# Great Drill Press, meh Milling Machine



## Bertha

Thanks for this objective review. I've been considering this machine, but for metal.


----------



## Fallon

Grizzly, Harbor Freight, Enco, Jet & a ton of others all sell this same basic unit out to the same factory in China. Slightly different trim levels & accessories, but it's the same basic unit. Almost all the small metal type lathes are the same way.

There are more fan pages & tinkering/modding/upgrade ideas out there for those lathes & mini-mills than you can shake a stick at.
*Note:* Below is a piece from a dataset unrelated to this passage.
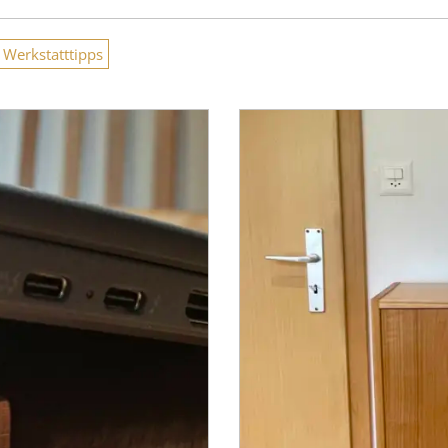
Werkstatttipps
Very well supported from a community point of view.

One is high on my list of want, especially as I'm more of a tinkerer who uses wood on many projects, rather than a real woodworker.
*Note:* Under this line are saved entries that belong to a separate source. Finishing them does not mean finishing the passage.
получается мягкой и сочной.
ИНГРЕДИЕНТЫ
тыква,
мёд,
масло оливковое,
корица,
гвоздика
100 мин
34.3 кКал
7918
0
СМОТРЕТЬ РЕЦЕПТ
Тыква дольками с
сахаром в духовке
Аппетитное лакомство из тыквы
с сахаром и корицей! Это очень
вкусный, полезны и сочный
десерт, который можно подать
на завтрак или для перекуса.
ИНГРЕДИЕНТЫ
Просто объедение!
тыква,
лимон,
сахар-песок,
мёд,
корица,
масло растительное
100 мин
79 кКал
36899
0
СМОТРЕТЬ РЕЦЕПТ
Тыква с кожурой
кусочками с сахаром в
http://www.mini-lathe.com/Mini_mill/Introduction/Introduction.htm
http://www.mini-lathe.com/Links.htm


----------



## Bertha

Thanks for those links, Fallon!


----------



## Dusty56

Now that's a review : ) Thank you !!


----------



## PurpLev

good review - thanks

I was considering this mill as well when I was shopping around for one, but for the reasons you stated as it's downsizes I ended up with the G0916 if anyone else is in the market, it might cost a tad bit more, and does not come with accessories (other than a 1/2" drill chuck) but addresses some alignment and quality issues found in round column mills.

not trying to hijack this review, just add some info for others (I guess I should just add a review as well)


----------



## SPalm

Nice review. I have also looked at this series.
I guess you get what you pay for…..

Purp: I think you mean the G0619 ??

Thanks again,
Steve


----------



## Bertha

^I'm pretty sure he did. Looking at the Grizzly offerings, you get into the really capable mills at about the $2000 price point. That'd be a tough sell to the fiance' for yet another hobby. I'm keeping my eyes peeled for a vintage job.


----------



## RoundestRock

Thanks everyone for the positive feedback. It's always good to know when your incite has helped.

I actually considered G0619 and the other Grizzly machines like it when I was picking out my machine. The deciding factor for me was capacity. G1006 has 200 Lbs more weight, greater max distance from spindle to table, and more table travel in both directions. G0619 also only has 2 3/4'' spindle travel. G1006 has 5''. For larger projects that's a deal breaker. G0619 looks like it wouldn't take as much space though. I would also agree the trim looks a little better (don't know for sure, haven't touched it). I guess it's like any machine choice; you have to ask yourself what you plan to do. My 2 cents, if you're doing more wood go for G1006, more mettle go for G0619.


----------



## PurpLev

Steve- yes, I meant G0619…  and I completely agree with RoundestRock - I went with my choice based on more metal work, and figured I could work around the shorter spindle travel, but for more woodworking the longer travel would be a much more valuable feature. FWIW I figured that with the Z travel capabilities I could do with the shorter quill travel keeping the spindle more rigid, but operation would be less of a drill-press nature and more of a mill cnc nature.


----------



## helluvawreck

We have a Grizzly mill and Grizzly mills seem like ok machines for home shop machinists and woodworkers. However, they hardly compare with the Bridgeport mill that I have been using for 31 years. The only reason that I mention this is because you can often find a good used Bridgeport for a reasonable price at auctions.


----------